Show them how the store is laid out and what you are doing there. Explain to them the importance of lists. In fact, make them one for themselves. When you get the pickle aisle, don’t point out the pickles. Let them find them. They will feel such an accomplishment about that. Talk to them as you about your shopping. Explain what you’re doing.
Take them to the grocery store, the department store, and even furniture shopping. The more exposed they are, the more they will understand that smart shopping includes a pack of gum all the way to buying a car.
If you leave your child at home each time you shop, how will they learn?
Teach Them How to Shop
Don’t just grab a jar of pickles. Show them all the different kinds sitting on the shelves. Explain to them that now, the real shopping begins. Talk about brand names. Use the labels to teach them how to read ingredients and serving sizes. Have them use their math skills to see if a sale really is something good. Not all sales save you money. Carry a pencil and pad or a calculator to help in this area.
If you’re shopping at a department store, show them where clearance items are and why they are such good deals. When there is a sale, help them calculate what that 25% off is and how it works.

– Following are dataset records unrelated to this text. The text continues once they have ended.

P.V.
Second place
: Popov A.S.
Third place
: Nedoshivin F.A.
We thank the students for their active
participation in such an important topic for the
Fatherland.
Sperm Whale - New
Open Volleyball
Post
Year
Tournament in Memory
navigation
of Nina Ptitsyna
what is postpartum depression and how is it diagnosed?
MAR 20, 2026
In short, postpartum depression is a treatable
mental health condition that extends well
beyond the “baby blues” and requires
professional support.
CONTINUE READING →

This is the time to cover several important shopping concepts:
- Comparison shopping – Are all brands the same? Why are there different prices and names for what appears to be the same thing?
- Knowing what is a good buy – Is 20% really the best deal just because it is on sale? Is buying in bulk a good idea? When it is good to buy some products but not all the time?

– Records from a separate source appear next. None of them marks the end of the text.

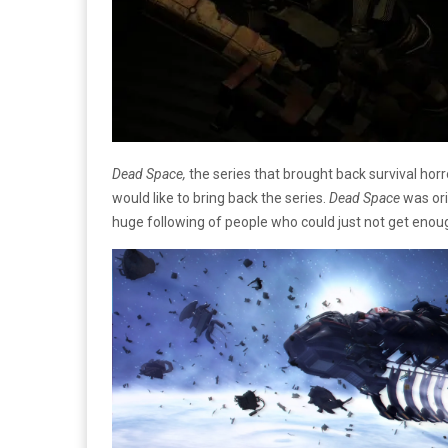
Dead Space,
the series that brought back survival hor
would like to bring back the series.
Dead Space
was ori
huge following of people who could just not get enou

- Calculating sales – If a product is 10% and you have a coupon for an additional 15% off, show your child how the product is not 25% off. This is a great time to teach math.
- Understanding tax – Just because an item is $7.99 doesn’t mean that you can hand the cashier $8.00 and be fine. Taxes can make a huge difference. Explain to your child what taxes are, why you have to pay them, and how they should be calculated in the cost of the item.
- Knowing exactly what you’re buying – Talk to them about looking closely at a product and understanding that what they think they are buying could not be what is in their hands. Packaging, marketing, and being in a rush could spell disaster for you. Just because the pants are hanging on the size 9 rack doesn’t mean that they are.
- Study the labels – Are you buying canned chicken in water or oil? Has the item expired? Does it contain products you are allergic to? The labels tell us so much including where the item was made, how to take care it, and if there are any dangers in it.
- Discuss packaging and what makes more sense to you and your family – Frozen or canned peas? Frozen might be a better deal, but do you have the freezer space for it all? Bulk is usually cheaper, but do you have storage?
- Talk about green products and how they affect you and the environment – Many products promote their environmentally friendly products. Read the labels and talk about packaging implications as well as possible waste of food.
- The dangers of spontaneous purchases – How much money do you lose by buying impulsively? Talk about how this can add up and be a waste of money in the long run. Remind them to keep to the list.
How to Make Shopping an Enjoyable Experience
Talk with your child about how shopping can be fun. Show them polite interactions with the store employees and other customers. This is a great opportunity to teach more than math and money. Make it a game. Show them that it doesn’t have to be something to dread or something horrible.
Let Them Shop
Nothing sinks in like actually doing it yourself. Give them a list. Give them some money. Let them take what you have taught them and actually do it. It will be fun watching them find the pickles, comparison shop, calculate the best prices, read the labels, and put it in the cart. Watch as they get to the register and ignore the gum and candy waiting to be impulsively bought.
Life lessons learned that can benefit them greatly in the years to come!